I started this year to study probability and I'm using A Probability Path of Resnick, I'm trying to solve this exercise but I can't see the link between the Borel-Cantelli's Lemma that I studied and the exercise. Can someone help me and give a Hint for the second question too?
On
I'll try to provide some minimal hints to get you un-stuck.

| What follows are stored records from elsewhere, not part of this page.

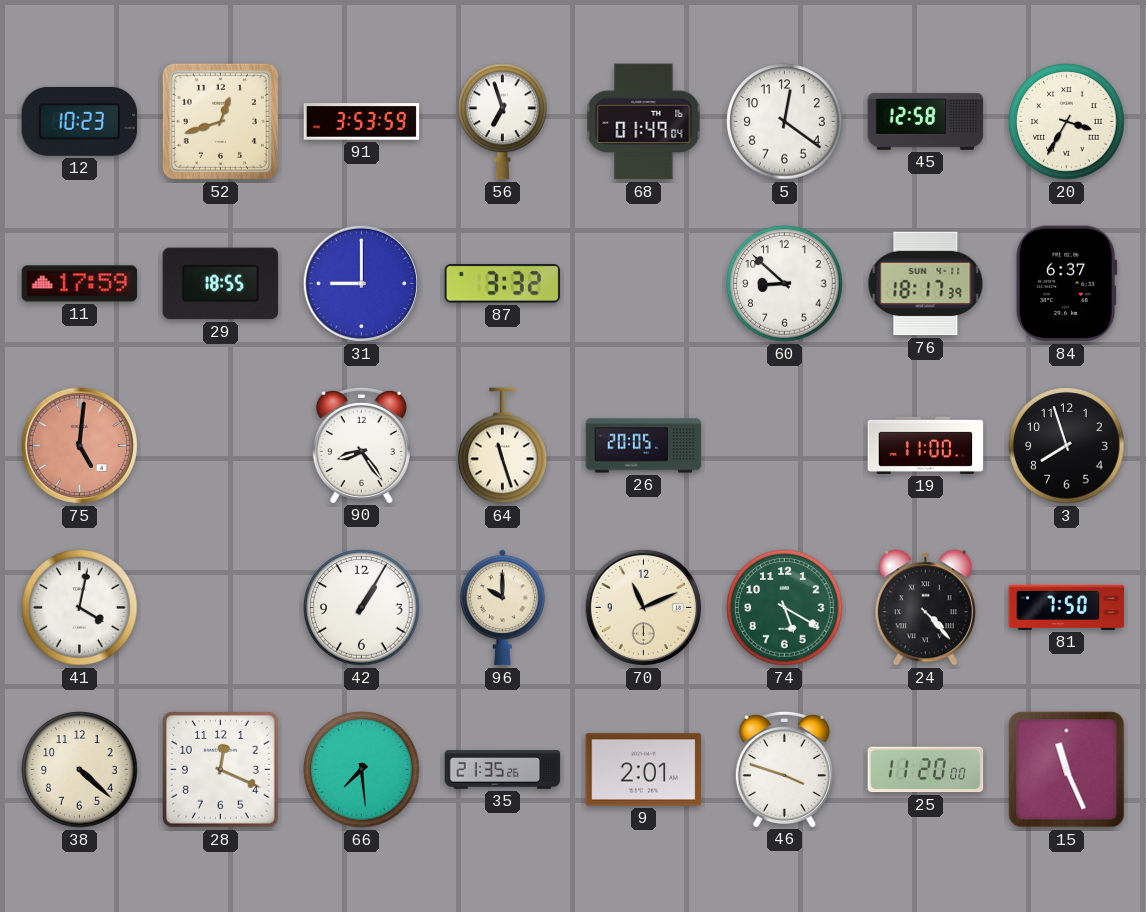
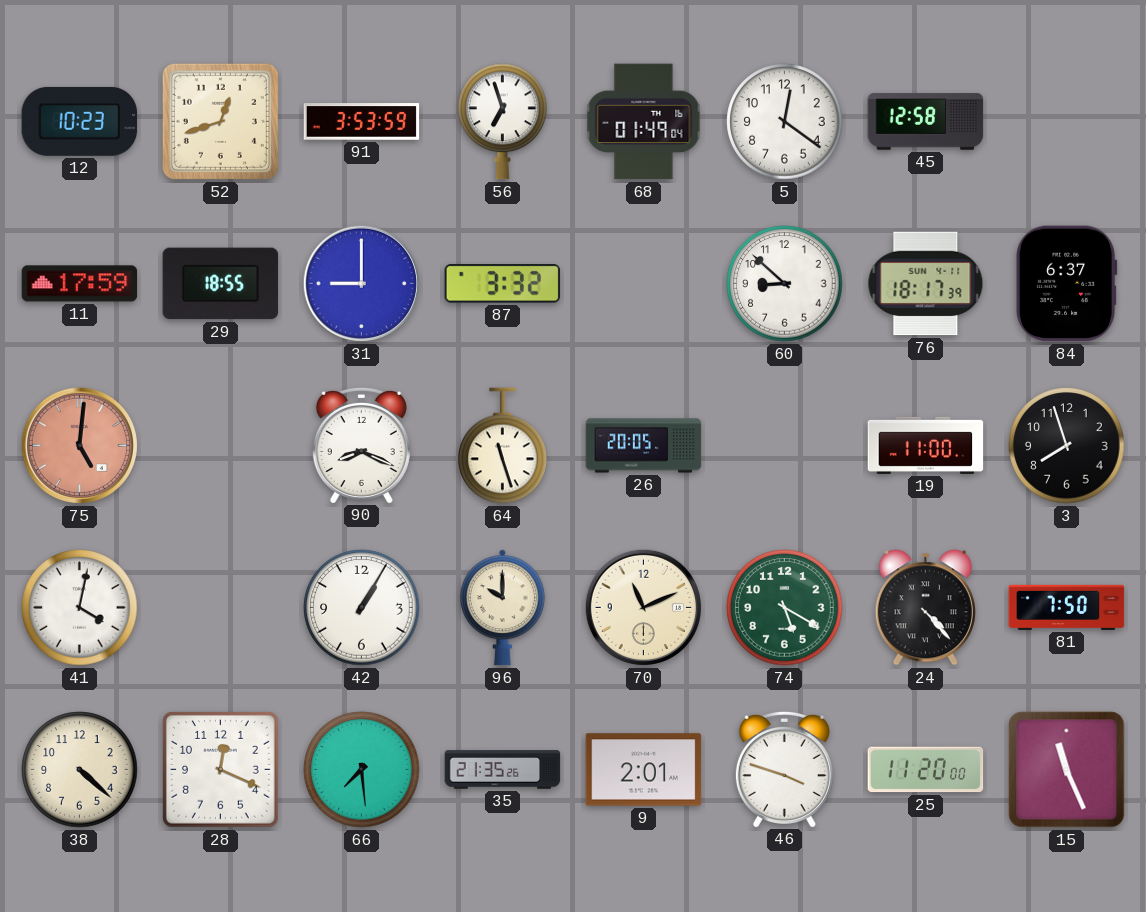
20: 3:35 -> none
90: 8:24 -> 8:19
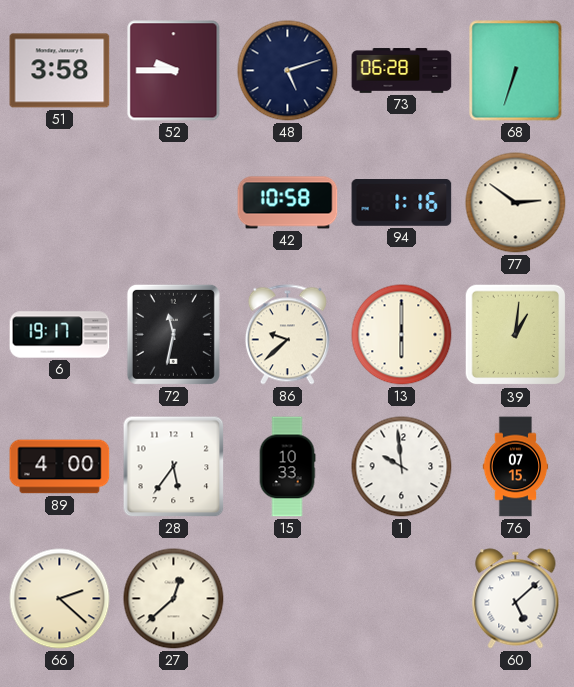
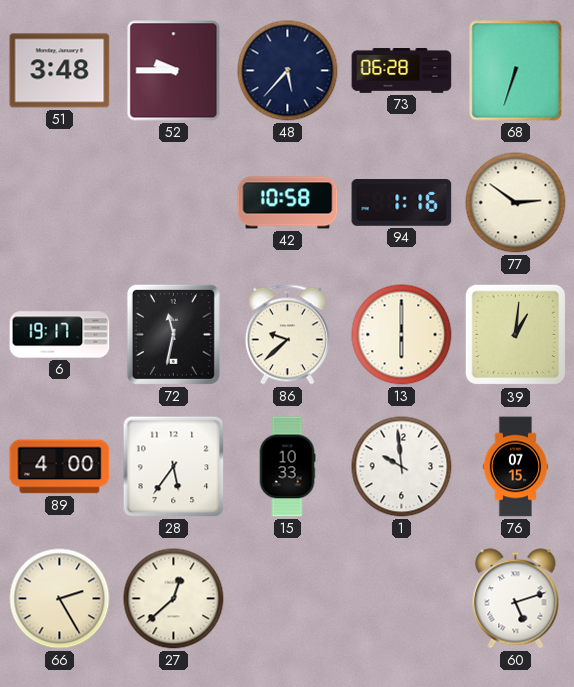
51: 3:58 -> 3:48
48: 5:12 -> 5:37
66: 2:22 -> 2:25
60: 5:08 -> 5:12
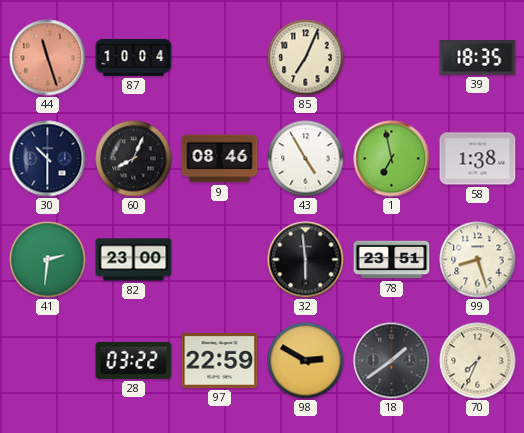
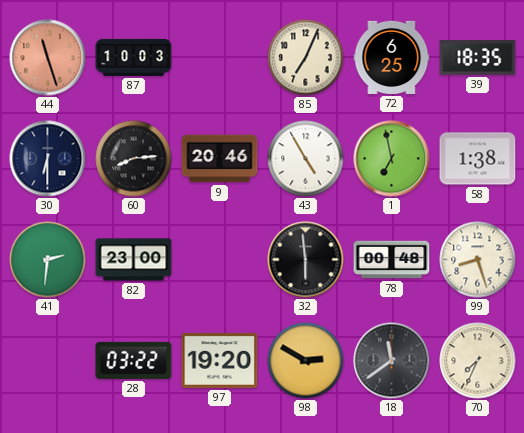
87: 10:04 -> 10:03
72: none -> 6:25
30: 10:30 -> 6:30
60: 8:04 -> 8:14
9: 08:46 -> 20:46
78: 23:51 -> 00:48
97: 22:59 -> 19:20
18: 1:39 -> 11:39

There's still a fair bit to do after these hints; please let me know if you need more help.
(a) Consider the complementary events, $A_n^c$, for which $\mathbb P(A_n^c) \to 0$. This isn't enough to guarantee that $\sum \mathbb P(A_n^c) < \infty$, but you can argue that it has a subsequence that has this property. (How?)
(b) Let $\Omega = (0, 1)$, and let $$A_n = \{x \in (0,1) : \text{the binary representation of $x$ has a 1 in its $n^{\text{th}}$ position}\}.$$ Note that $\mathbb P(A_n) = 1/2$ for all $n$.
Since $\mathbb{P}(A_n)\xrightarrow{n\rightarrow\infty}1$, $\mathbb{P}(A^c_n)\xrightarrow{n\rightarrow\infty}0$.
Set $A_{n_1}=A_1$. Once $A_{n_1},\ldots,A_{n_k}$ ($n_1<\ldots<n_k$) have been selected, let $A_{n_{k+1}}$ so that $n_{k+1}>n_k$ and $\mathbb{P}(A^c_{n_{k+1}})\leq\frac12\mathbb{P}(A^c_{n_k})$. Then $$\sum_k\mathbb{P}(A^c_{n_k})<\infty$$ an so, $\mathbb{P}\Big(\bigcap_k\bigcup_{m\geq k}A^c_{n_m}\Big)=0$. Thus $\mathbb{P}\Big(\bigcup_k\bigcap_{m\geq k}A_{n_m}\Big)=1$ and (a) follows.